▶ **TASK STATEMENT**
Once you find the line with "zó helder was…" in the entries below, print it and each line after it up to and including the line with "men de spiller også en vigtig rolle i", exactly, without pictures.

▶ **ENTRIES SHOWN**

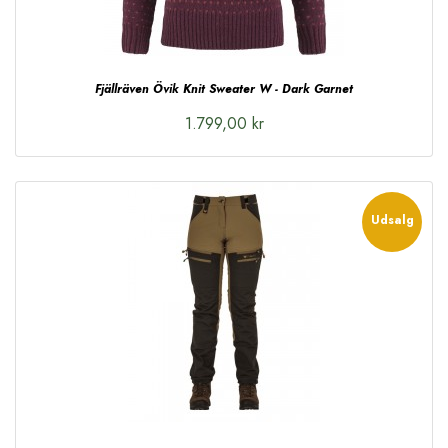
Fjällräven Övik Knit Sweater W - Dark Garnet
1.799,00 kr
Udsalg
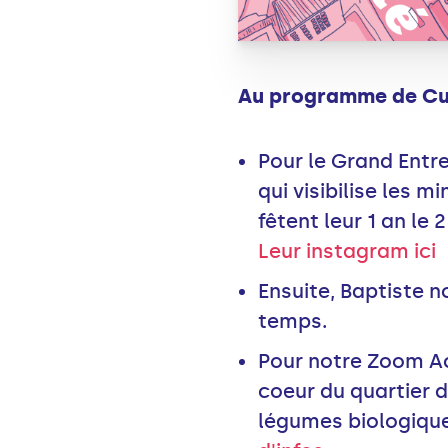
Au programme de Curi
Pour le Grand Entre
qui visibilise les 
fêtent leur 1 an le
Leur instagram ici
Ensuite, Baptiste n
temps.
Pour notre Zoom Act
coeur du quartier d
légumes biologiques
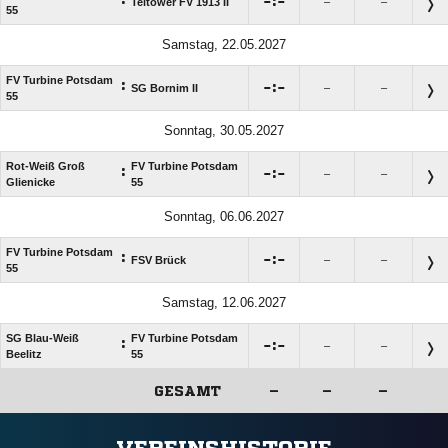

:

Teltower FV 1913 II
–
–
55
Samstag, 22.05.2027
FV Turbine Potsdam
:

:

SG Bornim II
–
–
55
Sonntag, 30.05.2027
Rot-Weiß Groß
FV Turbine Potsdam
:

:

–
–
Glienicke
55
Sonntag, 06.06.2027
FV Turbine Potsdam
:

:

FSV Brück
–
–
55
Samstag, 12.06.2027
SG Blau-Weiß
FV Turbine Potsdam
:

:

–
–
Beelitz
55
GESAMT
–
–
–
ANZEIGE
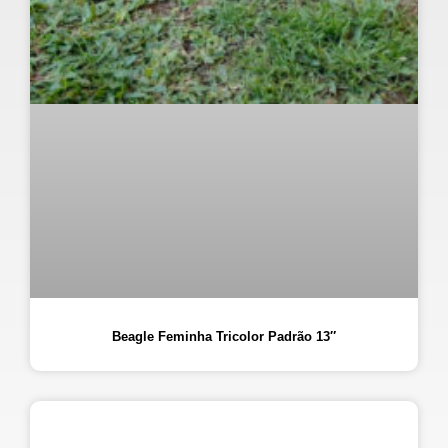
Beagle Feminha Tricolor Padrão 13″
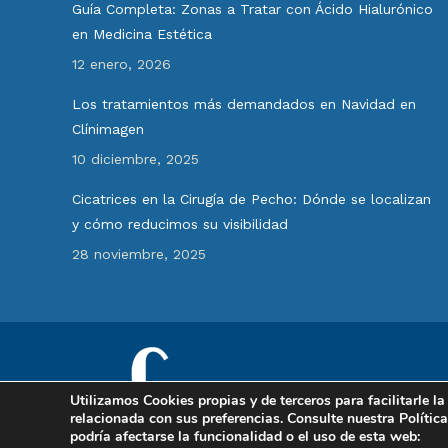
Guía Completa: Zonas a Tratar con Ácido Hialurónico
en Medicina Estética
12 enero, 2026
Los tratamientos más demandados en Navidad en
Clínimagen
10 diciembre, 2025
Cicatrices en la Cirugía de Pecho: Dónde se localizan
y cómo reducimos su visibilidad
28 noviembre, 2025
Copyright © 2025 Clinimagen, es
Utilizamos Cookies propias y de terceros para facilitarle 
relacionada con sus preferencias. Consulte nuestra Polític
podría afectarse la funcionalidad o el uso de esta web:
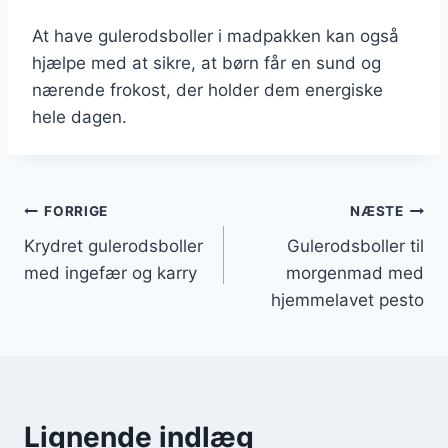
At have gulerodsboller i madpakken kan også
hjælpe med at sikre, at børn får en sund og
nærende frokost, der holder dem energiske
hele dagen.
Indlægsnavigation
FORRIGE
NÆSTE
Krydret gulerodsboller
Gulerodsboller til
med ingefær og karry
morgenmad med
hjemmelavet pesto
Lignende indlæg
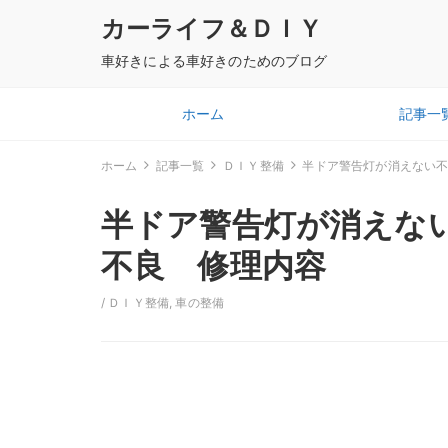
カーライフ＆ＤＩＹ
車好きによる車好きのためのブログ
ホーム
記事一
ホーム
記事一覧
ＤＩＹ整備
半ドア警告灯が消えない
半ドア警告灯が消えな
不良 修理内容
/
ＤＩＹ整備
,
車の整備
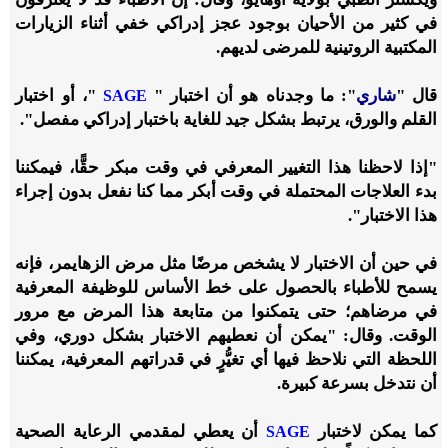
في كثير من الأحيان بوجود عجز إدراكي خفي أثناء الزيارات
المكتبية الروتينية للمرضى لديهم.
قال "
شاري
": ما وجدناه هو أن اختبار "
"، أو اختبار
SAGE
القلم والورق، يرتبط بشكل جيد للغاية باختبار إدراكي مفصل".
"إذا لاحظنا هذا التغيير المعرفي في وقت مبكر حقًّا، فيمكننا
بدء العلاجات المحتملة في وقت أبكر مما كنا نفعل بدون إجراء
هذا الاختبار".
في حين أن الاختبار لا يشخص مرضًا مثل مرض الزهايمر، فإنه
يسمح للأطباء بالحصول على خط الأساس للوظيفة المعرفية
في مرضاهم؛ حتى يتمكنوا من متابعة هذا المرض مع مرور
الوقت. وقال: "يمكن أن نعطيهم الاختبار بشكل دوري، وفي
اللحظة التي نلاحظ فيها أي تغيُّرٍ في قدراتهم المعرفية، يمكننا
أن نتدخل بسرعة كبيرة.
كما يمكن لاختبار
أن يعطي لمقدمي الرعاية الصحية
SAGE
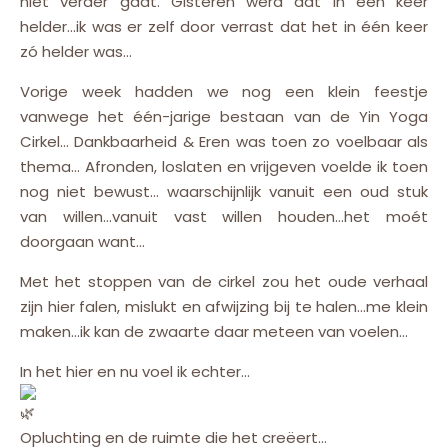
niet verder gaat. Gisteren werd dat in één keer
helder…ik was er zelf door verrast dat het in één keer
zó helder was…
Vorige week hadden we nog een klein feestje
vanwege het één-jarige bestaan van de Yin Yoga
Cirkel… Dankbaarheid & Eren was toen zo voelbaar als
thema… Afronden, loslaten en vrijgeven voelde ik toen
nog niet bewust… waarschijnlijk vanuit een oud stuk
van willen…vanuit vast willen houden…het moét
doorgaan want…
Met het stoppen van de cirkel zou het oude verhaal
zijn hier falen, mislukt en afwijzing bij te halen…me klein
maken…ik kan de zwaarte daar meteen van voelen…
In het hier en nu voel ik echter…
Opluchting en de ruimte die het creëert…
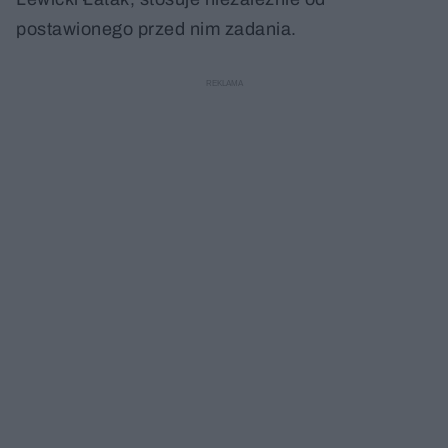
postawionego przed nim zadania.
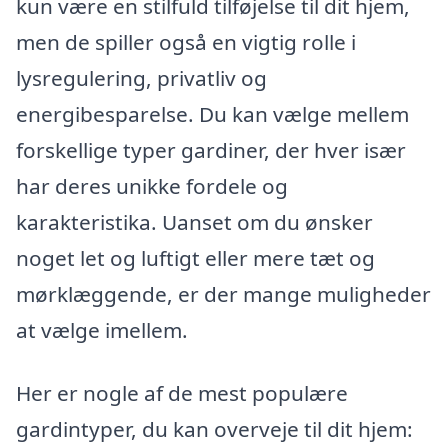
kun være en stilfuld tilføjelse til dit hjem,
men de spiller også en vigtig rolle i
lysregulering, privatliv og
energibesparelse. Du kan vælge mellem
forskellige typer gardiner, der hver især
har deres unikke fordele og
karakteristika. Uanset om du ønsker
noget let og luftigt eller mere tæt og
mørklæggende, er der mange muligheder
at vælge imellem.
Her er nogle af de mest populære
gardintyper, du kan overveje til dit hjem:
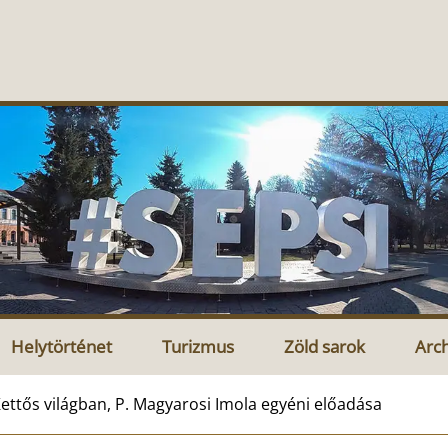
Helytörténet
Turizmus
Zöld sarok
Arc
ettős világban, P. Magyarosi Imola egyéni előadása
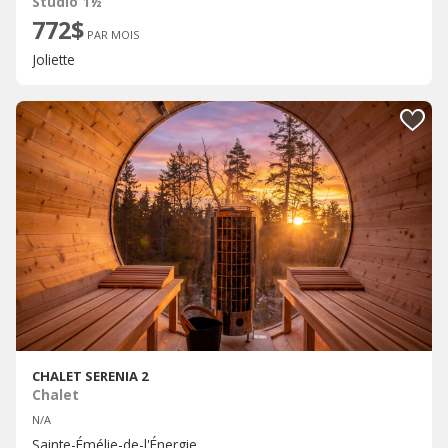
Studio 1½
772$
PAR MOIS
Joliette
CHALET SERENIA 2
Chalet
N/A
Sainte-Émélie-de-l'Énergie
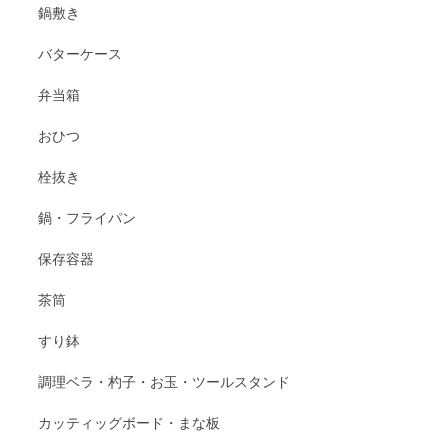
鍋敷き
バターケース
弁当箱
おひつ
栓抜き
鍋・フライパン
保存容器
茶筒
すり鉢
調理ベラ・杓子・お玉・ツールスタンド
カッティッグボード・まな板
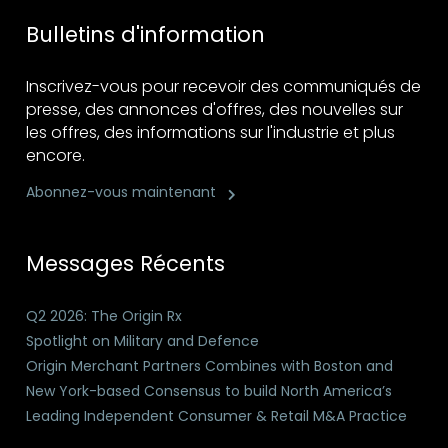
Bulletins d'information
Inscrivez-vous pour recevoir des communiqués de
presse, des annonces d'offres, des nouvelles sur
les offres, des informations sur l'industrie et plus
encore.
Abonnez-vous maintenant
Messages Récents
Q2 2026: The Origin Rx
Spotlight on Military and Defence
Origin Merchant Partners Combines with Boston and
New York-based Consensus to build North America’s
Leading Independent Consumer & Retail M&A Practice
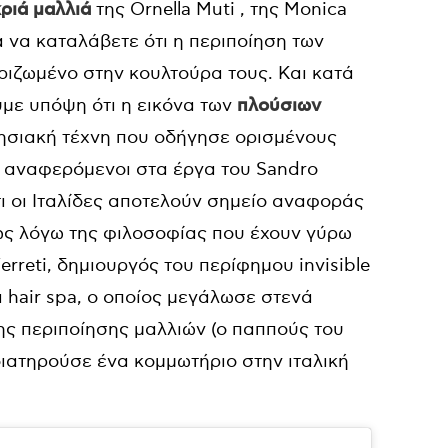
ριά μαλλιά
της Ornella Muti , της Monica
για να καταλάβετε ότι η περιποίηση των
 ριζωμένο στην κουλτούρα τους. Και κατά
υμε υπόψη ότι η εικόνα των
πλούσιων
ησιακή τέχνη που οδήγησε ορισμένους
, αναφερόμενοι στα έργα του Sandro
ότι οι Ιταλίδες αποτελούν σημείο αναφοράς
ώς λόγω της φιλοσοφίας που έχουν γύρω
erreti, δημιουργός του περίφημου invisible
ι hair spa, ο οποίος μεγάλωσε στενά
ης περιποίησης μαλλιών (ο παππούς του
 διατηρούσε ένα κομμωτήριο στην ιταλική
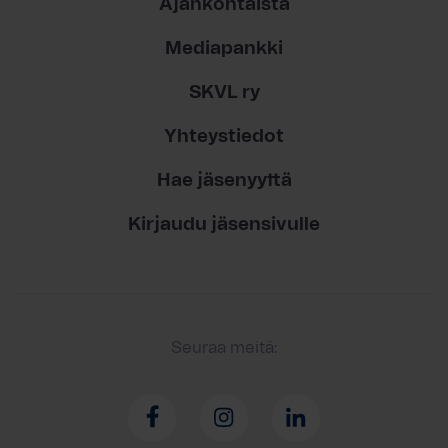
Ajankohtaista
Mediapankki
SKVL ry
Yhteystiedot
Hae jäsenyyttä
Kirjaudu jäsensivulle
Seuraa meitä:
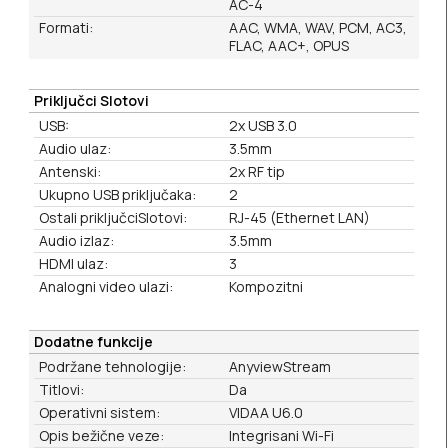
AC-4
Formati:
AAC, WMA, WAV, PCM, AC3,
FLAC, AAC+, OPUS
Priključci Slotovi
USB:
2x USB 3.0
Audio ulaz:
3.5mm
Antenski:
2x RF tip
Ukupno USB priključaka:
2
Ostali priključciSlotovi:
RJ-45 (Ethernet LAN)
Audio izlaz:
3.5mm
HDMI ulaz:
3
Analogni video ulazi:
Kompozitni
Dodatne funkcije
Podržane tehnologije:
AnyviewStream
Titlovi:
Da
Operativni sistem:
VIDAA U6.0
Opis bežične veze:
Integrisani Wi-Fi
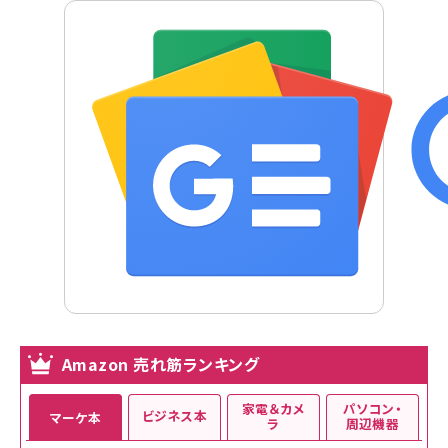
Amazon 売れ筋ランキング
家電＆カメ
パソコン・
ビジネス本
マーケ本
ラ
周辺機器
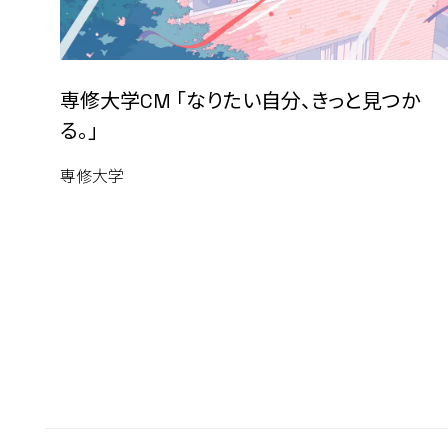
専修大学CM 「なりたい自分、きっと見つか
る。」
専修大学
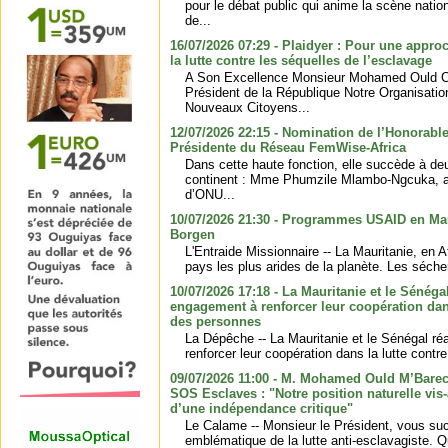
pour le débat public qui anime la scène natio
de...
16/07/2026 07:29 - Plaidyer : Pour une appro
la lutte contre les séquelles de l’esclavage
A Son Excellence Monsieur Mohamed Ould C
Président de la République Notre Organisati
Nouveaux Citoyens...
12/07/2026 22:15 - Nomination de l’Honorabl
Présidente du Réseau FemWise-Africa
Dans cette haute fonction, elle succède à de
continent : Mme Phumzile Mlambo-Ngcuka, an
d’ONU...
10/07/2026 21:30 - Programmes USAID en Maur
Borgen
L'Entraide Missionnaire -- La Mauritanie, en Af
pays les plus arides de la planète. Les séche
10/07/2026 17:18 - La Mauritanie et le Sénégal
engagement à renforcer leur coopération dans 
des personnes
La Dépêche -- La Mauritanie et le Sénégal ré
renforcer leur coopération dans la lutte contre 
09/07/2026 11:00 - M. Mohamed Ould M’Barec
SOS Esclaves : "Notre position naturelle vis-
d’une indépendance critique"
Le Calame -- Monsieur le Président, vous su
emblématique de la lutte anti-esclavagiste. 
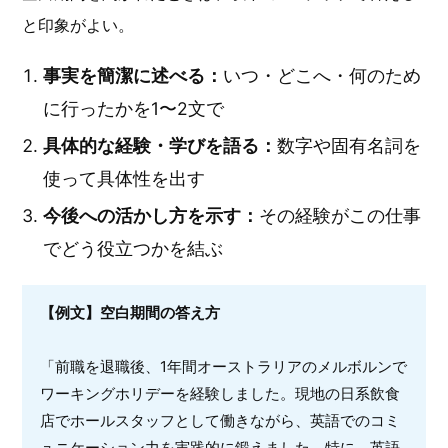
と印象がよい。
事実を簡潔に述べる：
いつ・どこへ・何のため
に行ったかを1〜2文で
具体的な経験・学びを語る：
数字や固有名詞を
使って具体性を出す
今後への活かし方を示す：
その経験がこの仕事
でどう役立つかを結ぶ
【例文】空白期間の答え方
「前職を退職後、1年間オーストラリアのメルボルンで
ワーキングホリデーを経験しました。現地の日系飲食
店でホールスタッフとして働きながら、英語でのコミ
ュニケーション力を実践的に鍛えました。特に、英語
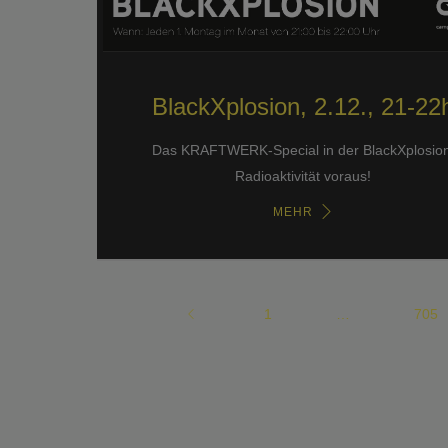
BlackXplosion, 2.12., 21-22
Das KRAFTWERK-Special in der BlackXplosion
Radioaktivität voraus!
MEHR
1
…
705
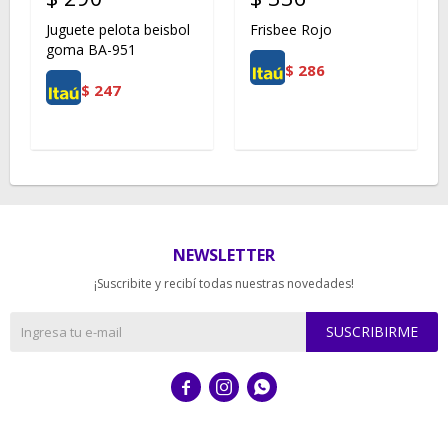
Juguete pelota beisbol
Frisbee Rojo
goma BA-951
$
286
$
247
NEWSLETTER
¡Suscribite y recibí todas nuestras novedades!
SUSCRIBIRME



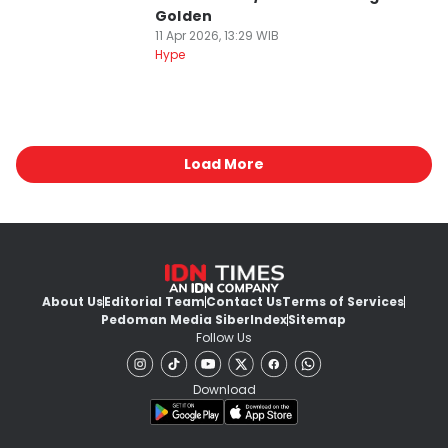
Golden
11 Apr 2026, 13:29 WIB
Hype
Load More
About Us
Editorial Team
Contact Us
Terms of Services
Pedoman Media Siber
Index
Sitemap
Follow Us
Download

▶ **YOUR SOLUTION**
zó helder was…
Vorige week hadden we nog een klein feestje
vanwege het één-jarige bestaan van de Yin Yoga
Cirkel… Dankbaarheid & Eren was toen zo voelbaar als
thema… Afronden, loslaten en vrijgeven voelde ik toen
nog niet bewust… waarschijnlijk vanuit een oud stuk
van willen…vanuit vast willen houden…het moét
doorgaan want…
Met het stoppen van de cirkel zou het oude verhaal
zijn hier falen, mislukt en afwijzing bij te halen…me klein
maken…ik kan de zwaarte daar meteen van voelen…
In het hier en nu voel ik echter…
Opluchting en de ruimte die het creëert…
postawionego przed nim zadania.
kun være en stilfuld tilføjelse til dit hjem,
men de spiller også en vigtig rolle i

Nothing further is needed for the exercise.